__EXERCISE PROMPT__:
Find "generated (29, 920)" in the data below; transcribe the line it appears on and each line after it, exactly, to the end, and nothing else.

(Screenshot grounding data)
>>>>>

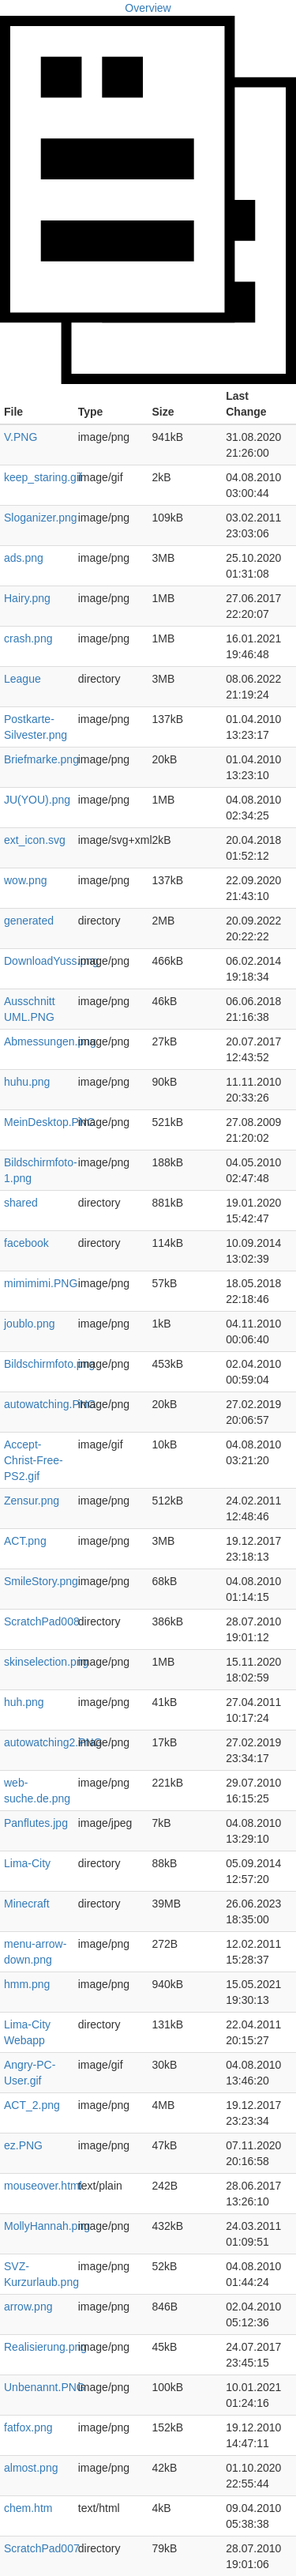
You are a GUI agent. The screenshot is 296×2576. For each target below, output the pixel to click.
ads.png (23, 558)
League (22, 678)
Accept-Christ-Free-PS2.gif (33, 1460)
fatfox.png (28, 2427)
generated (29, 920)
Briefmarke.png (41, 759)
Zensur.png (31, 1500)
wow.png (25, 880)
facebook (26, 1243)
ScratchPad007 (42, 2548)
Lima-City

<<<<<

__SOLUTION FOR THIS TASK__:
generated (29, 920)
Briefmarke.png (41, 759)
Zensur.png (31, 1500)
wow.png (25, 880)
facebook (26, 1243)
ScratchPad007 (42, 2548)
Lima-City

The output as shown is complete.